Opened 4 months ago
Last modified 4 months ago
#27190 needs_revision defect
disparate duplicate subproto handling in protover
| Reported by: | cyberpunks | Owned by: | |
|---|---|---|---|
| Priority: | Medium | Milestone: | Tor: 0.3.5.x-final |
| Component: | Core Tor/Tor | Version: | |
| Severity: | Normal | Keywords: | rust, 033-backport, 034-backport |
| Cc: | nickm | Actual Points: | |
| Parent ID: | Points: | ||
| Reviewer: | Sponsor: |
Description
protover.c treats Link=1 Link=1 and Link=1 identically, allowing duplicate entries without complaint, though it does explicitly check for duplicates to avoid double-counting it as two votes for the same version.
protover.c also treats Link=1 Link=2 and Link=1-2 the same, while the rust implementation of protover treats Link=1 Link=2 as if it were Link=2.
Child Tickets
| Ticket | Status | Owner | Summary | Component |
|---|---|---|---|---|
| #27722 | new | rust protover doesn't canonicalize adjacent and overlapping ranges | Core Tor/Tor |
Change History (8)
comment:1 Changed 4 months ago by
comment:2 follow-up: 4 Changed 4 months ago by
| Keywords: | 033-backport 034-backport added |
|---|
No, duplicate subprotocol entries are allowed by the spec:
https://gitweb.torproject.org/torspec.git/tree/dir-spec.txt#n780
The rust code is wrong, and should be fixed.
comment:3 Changed 4 months ago by
| Milestone: | → Tor: unspecified |
|---|
comment:4 follow-up: 5 Changed 4 months ago by
Replying to teor:
No, duplicate subprotocol entries are allowed by the spec:
That spec seems ambiguous and could be clarified in either direction.
If it's clarified to forbid duplicates--it already says the entries should be sorted alphabetically--it would become simpler to also verify that there aren't any overlapping ranges, which the spec says shouldn't happen but the C implementation doesn't check for right now.
Also, make test-network-all passes on branch protodupes1, at least.
comment:5 Changed 4 months ago by
Replying to cyberpunks:
Replying to teor:
No, duplicate subprotocol entries are allowed by the spec:
That spec seems ambiguous and could be clarified in either direction.
If it's clarified to forbid duplicates--it already says the entries should be sorted alphabetically--it would become simpler to also verify that there aren't any overlapping ranges, which the spec says shouldn't happen but the C implementation doesn't check for right now.

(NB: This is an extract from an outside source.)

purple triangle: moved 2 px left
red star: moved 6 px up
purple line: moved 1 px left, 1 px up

"must" is an absolute requirement, but "should" is a recommendation:
SHOULD This word, or the adjective "RECOMMENDED", mean that there
may exist valid reasons in particular circumstances to ignore a
particular item, but the full implications must be understood and
carefully weighed before choosing a different course.

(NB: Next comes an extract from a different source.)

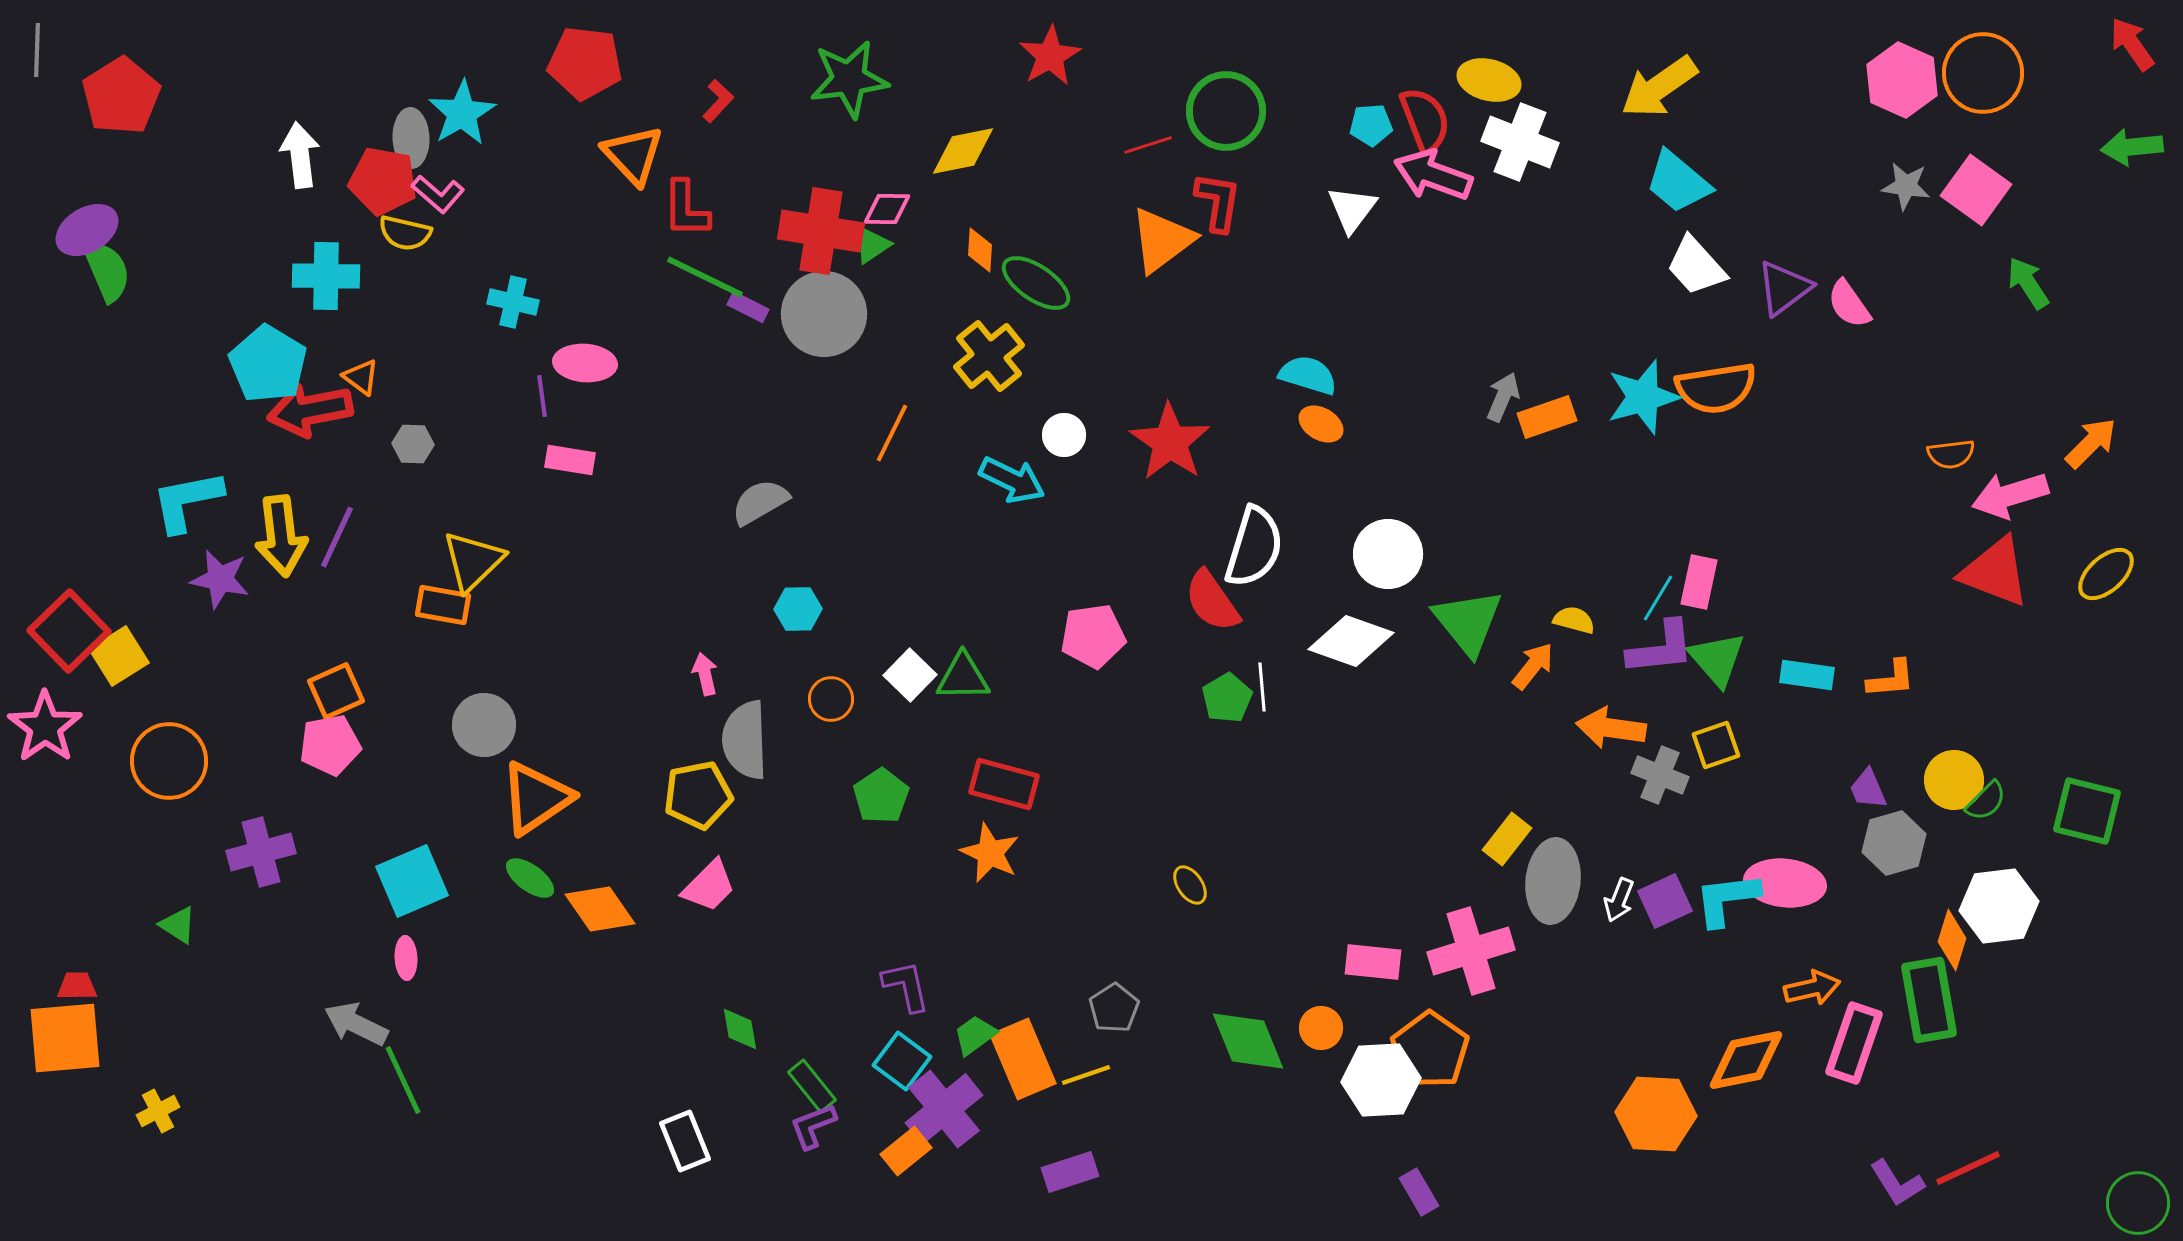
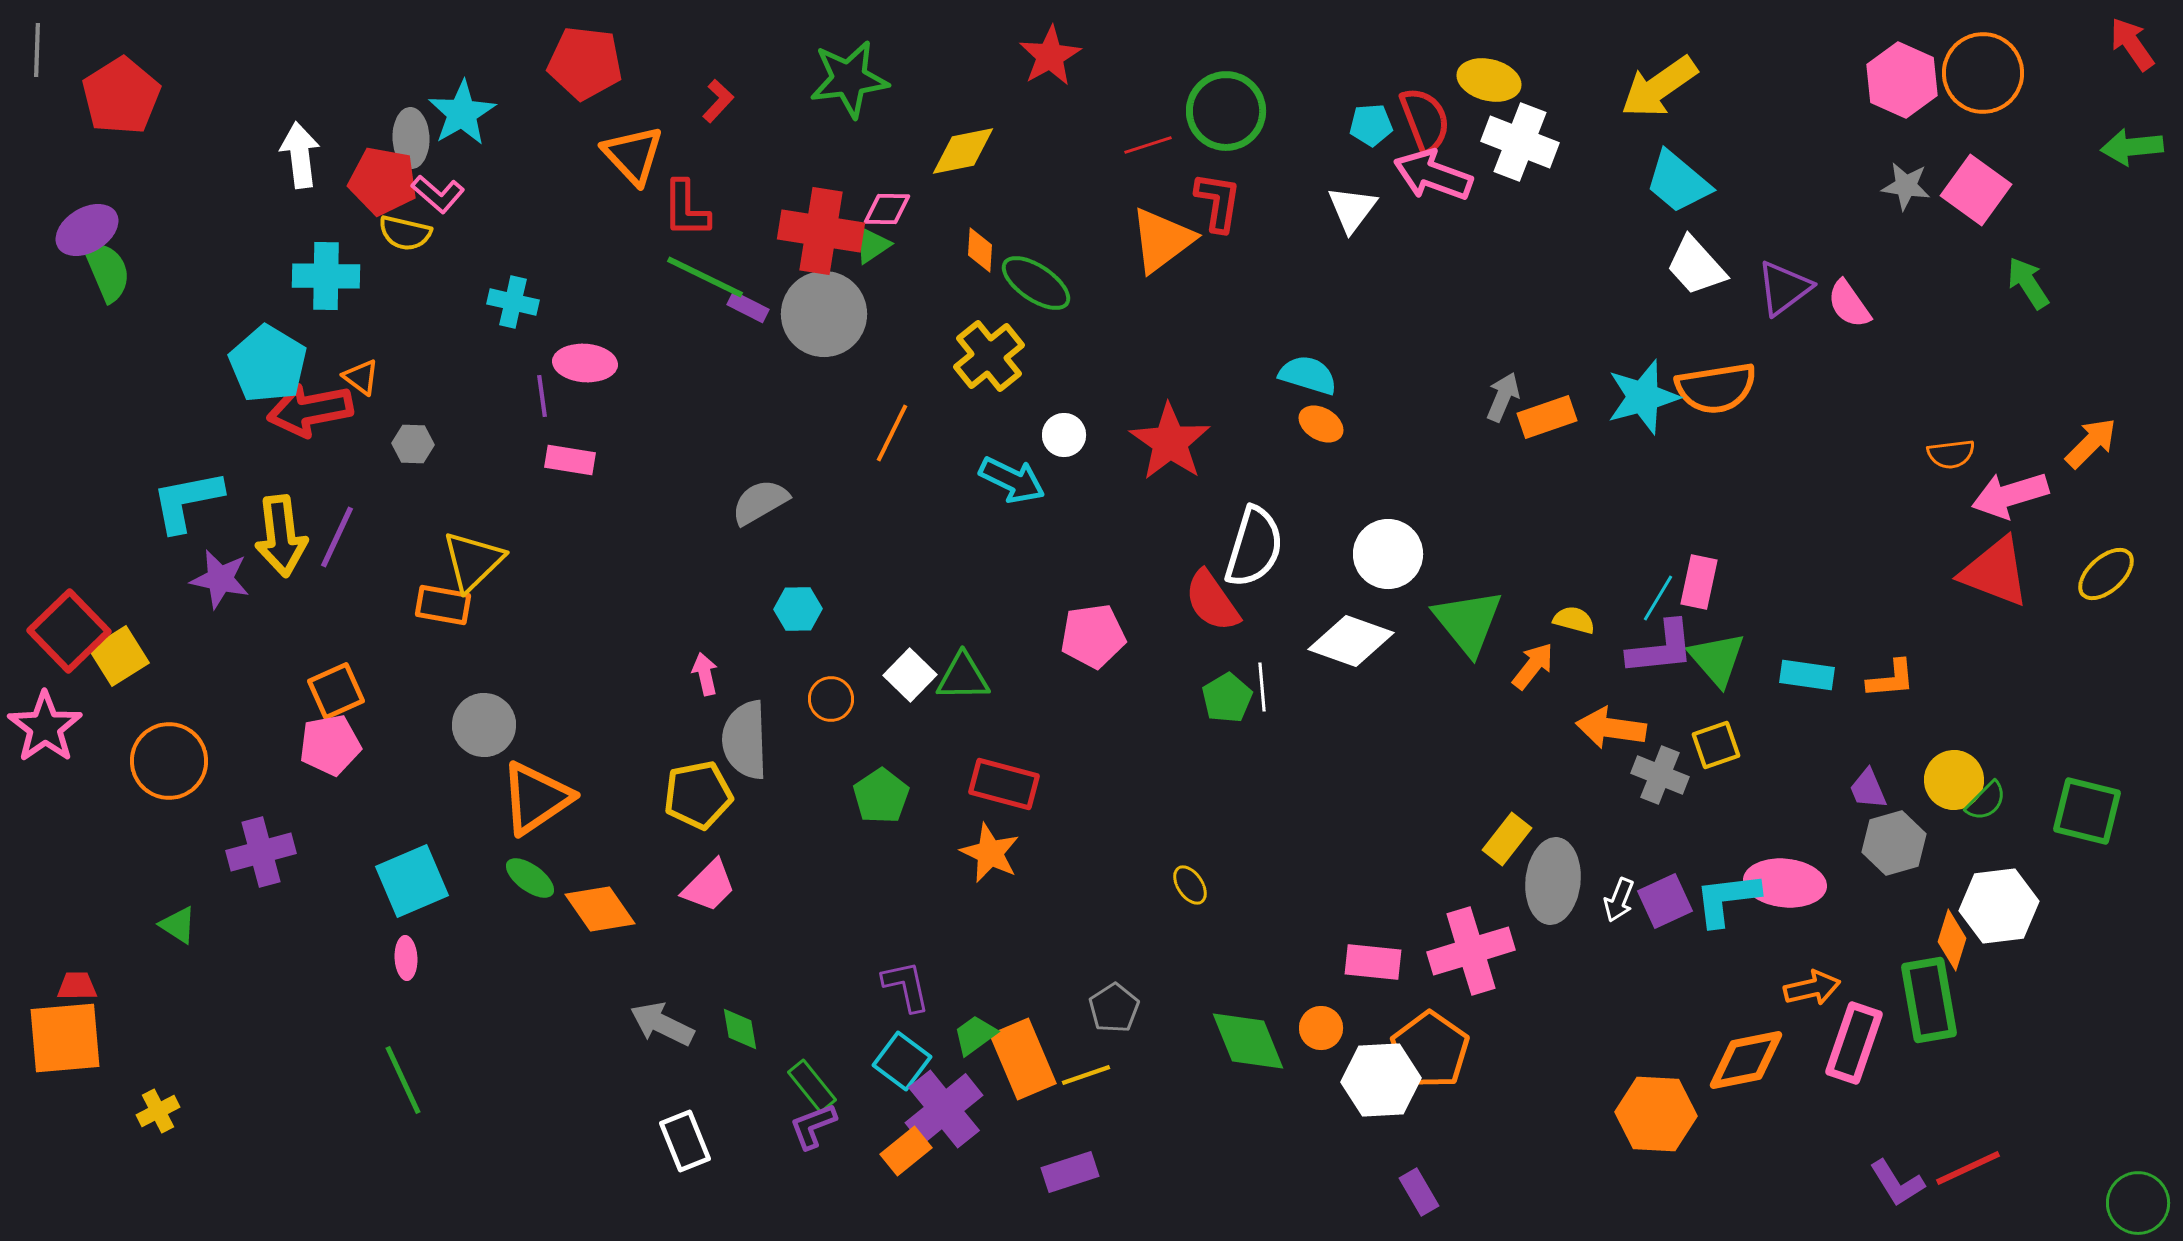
gray arrow at (356, 1024): moved 306 px right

https://gitweb.torproject.org/torspec.git/tree/dir-spec.txt#n19
https://tools.ietf.org/html/rfc2119
Therefore, Tor's parser can tolerate duplicates, unsorted ranges, and overlapping ranges. I think that it's worth accepting them, to support a broad range of relay implementations. As a trivial example, it's worth accepting both "Foo=1,2" and "Foo=1-2".
But all directory authority implementations MUST generate identical consensuses:
https://gitweb.torproject.org/torspec.git/tree/dir-spec.txt#n1614
Therefore:
- all directory authority parser implementations MUST interpret edge cases as the same protocol versions, and
- all directory authority serialisation implementations MUST generate exactly the same text for the same protocol versions.
So I think we should fix the Rust to match the C.
We can also open another ticket to clarify the spec, but I'm not sure exactly what changes to make. We don't try to specify the exact format of a consensus in the spec - we only provide enough detail to parse a consensus.
Also,
make test-network-allpasses on branch protodupes1, at least.
Unfortunately, those tests don't test all the edge cases. And apparently neither do our unit tests. So we should add more unit tests.
comment:6 Changed 4 months ago by
| Status: | new → needs_revision |
|---|
comment:7 Changed 4 months ago by
| Cc: | nickm added |
|---|
Since my last comment raises some spec issues, I'm cc'ing nickm.
comment:8 Changed 4 months ago by
| Milestone: | Tor: unspecified → Tor: 0.3.5.x-final |
|---|
The C code already has to check for duplicates to prevent double-voting. Could both C and Rust be changed to consider it an error to have duplicate subprotocol entries?